The other day, sitting in an ante chamber to hell, I picked up a copy of US Weekly and with a gleeful heart read several pitiable stories about the lives of the rich and famous. Tom and Nicoles Irreconcilable Differences! The Movie that Wrecked Meg and Denniss Marriage! Matthew Perrys Sudden Return to Rehab!
Matthew, personally, I'm surprised at you-this, after you'd told us you'd given up drinking, drugs, clubs and strip joints for good (Ive done it, its tired, its beat). Didn't you say-only a couple of weeks ago (during my previous visit to the dentist)-Now I like having those quiet nights at home? And I, like a fool, believed you, dude. Of course, you didnt say whose home. Shortly thereafter you crashed your green Porsche into some poor, unsuspecting persons house in the Hollywood Hills.
In these stories there is always the insipid statement from the publicist who, like some inane, twittering bird on Prozac, sees everything: Matthew has every intention of completing his treatment so he can continue his dream of entertaining people and making them laugh. Black humor department, we assume.
These articles abide by the now well-proven People Principle which states that every celebrity story must contain some personal tragedy. This isnt just the Schadenfreude of seeing the mighty get their comeuppance, it's the natural extension of the requisite Terrible Twos quota that we require from our idols. Its their job to behave badly. Wretched excess is their mandate (arrogance, self-indulgence, bad behavior, and insensitivity, their prerogative). They are obliged-poor things!-to act out all the scandalous behavior that we mortals are constrained to avoid. They are our surrogate bad boys and girls. Like action figures, we set them up to knock them down.
The pleasure in seeing our idols (well, somebodys idols) fall off their pedestals for the very things weve goaded them to with sycophantic fawning, money, and fame is an ancient vice. You could say its current People-magazine phase started with Boccaccio, the fourteenth-century Italian author of The Decameron. His De Casibus Virorum Illustrium (The Fall of Famous Men) was a best-seller in Renaissance Italy. Detailing the vanity of human folly since Adam, Boccaccio believed that every great man had a fatal flaw that would eventually bring him down.
You might even take this a step further and say that Greek tragedy and the tragedies of Shakespeare are a form of weeping (while gloating) over the dreadful fates of Kings and Queens. Shocking New Revelations About King Oedipuss Marriage and the Homicide He Tried To Conceal! The Sickening Details of Medeas Family Life! As for Shakespeares fallen monarchs, they're just Late Medieval movie stars caught in the act. Richard III: There He Goes Again! The Macbeths Steamy Secret!

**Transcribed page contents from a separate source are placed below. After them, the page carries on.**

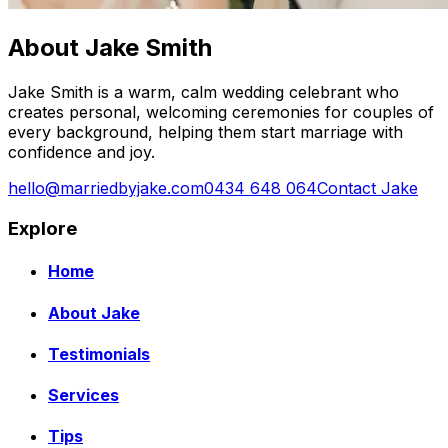
About Jake Smith
Jake Smith is a warm, calm wedding celebrant who
creates personal, welcoming ceremonies for couples of
every background, helping them start marriage with
confidence and joy.
hello@marriedbyjake.com
0434 648 064
Contact Jake
Explore
Home
About Jake
Testimonials
Services
Tips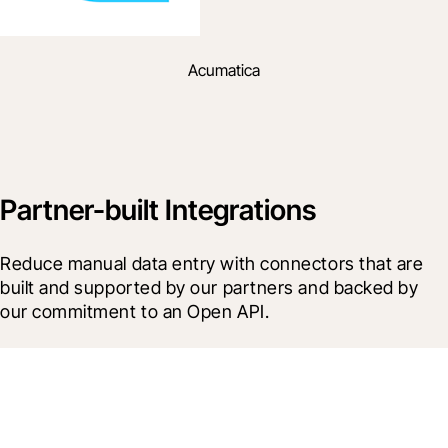
Acumatica
Partner-built Integrations
Reduce manual data entry with connectors that are 
built and supported by our partners and backed by 
our commitment to an Open API.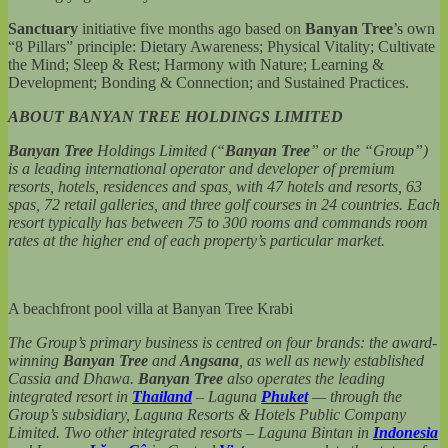
Sanctuary
initiative five months ago based on
Banyan Tree
’s own
“8 Pillars” principle: Dietary Awareness; Physical Vitality; Cultivate
the Mind; Sleep & Rest; Harmony with Nature; Learning &
Development; Bonding & Connection; and Sustained Practices.
ABOUT BANYAN TREE HOLDINGS LIMITED
Banyan Tree
Holdings Limited (“
Banyan Tree
” or the “Group”)
is a leading international operator and developer of premium
resorts, hotels, residences and spas, with 47 hotels and resorts, 63
spas, 72 retail galleries, and three golf courses in 24 countries. Each
resort typically has between 75 to 300 rooms and commands room
rates at the higher end of each property’s particular market.
A beachfront pool villa at Banyan Tree Krabi
The Group’s primary business is centred on four brands: the award-
winning
Banyan Tree
and
Angsana
, as well as newly established
Cassia and Dhawa.
Banyan Tree
also operates the leading
integrated resort in
Thailand
– Laguna
Phuket
— through the
Group’s subsidiary, Laguna Resorts & Hotels Public Company
Limited. Two other integrated resorts – Laguna Bintan in
Indonesia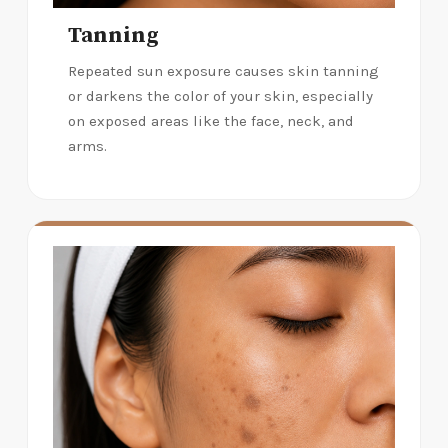
Tanning
Repeated sun exposure causes skin tanning
or darkens the color of your skin, especially
on exposed areas like the face, neck, and
arms.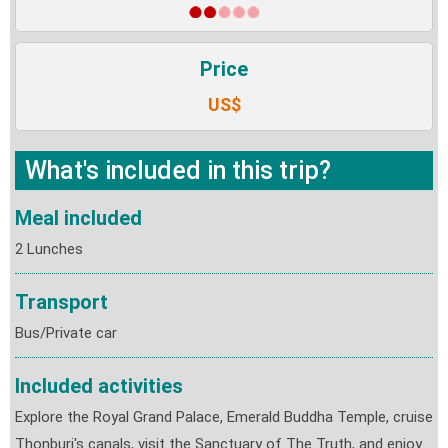
Price
US$
What's included in this trip?
Meal included
2 Lunches
Transport
Bus/Private car
Included activities
Explore the Royal Grand Palace, Emerald Buddha Temple, cruise
Thonburi's canals, visit the Sanctuary of The Truth, and enjoy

The grisly fates of famous people were so taken for granted in Ancient Greece that kings were ritually maimed at birth to avert the wrath of the gods (Oedipus got his name swell-foot from just such a mutilation). As if to say, gods, don't look at me, there's nothing to envy here, I'm just a poor club-footed wretch, I couldn't possibly mean anything to you. Why dont you try the King of Corinth? Hes got a real bad case of hubris and needs taking down a peg or two. This is all nuttily expounded upon in Robert Gravess novel, King Jesus.
Out of the banality and squalor of celebrity debris I did spy one item that gave me pause: The Odd Couple: Jack Moves in With Marlon. Does anyone else find something almost mythological in this arrangement? Here are Jack Nicholson and Marlon Brando, the two top cats in the movies, living in the same house-just like those saucy, out-of-control gods on Mount Olympus. These guys really are genuine cultural icons, mythic characters of such resonance that the goofy thought crosses my mind that perhaps they actually are gods (pretending to be actors).
What did happen to the Greek gods, anyway? Just consider all the things that Marlon and Jack have in common with the gods of Olympus: serial philandering, terminal bad behavior, self-delusion, abuse of power, epic chutzpah, and over-decorated dwellings.
Listen, I'm glad to hear you guys are bunkies but, Marlon, a word to the wise: be careful, be very careful. Get all the radios and hair dryers out of the bathroom. Are you getting my drift? Whenever youre tempted to let down your guard, just remember what Jack said: Marlons number one. When he goes, well all move up a place.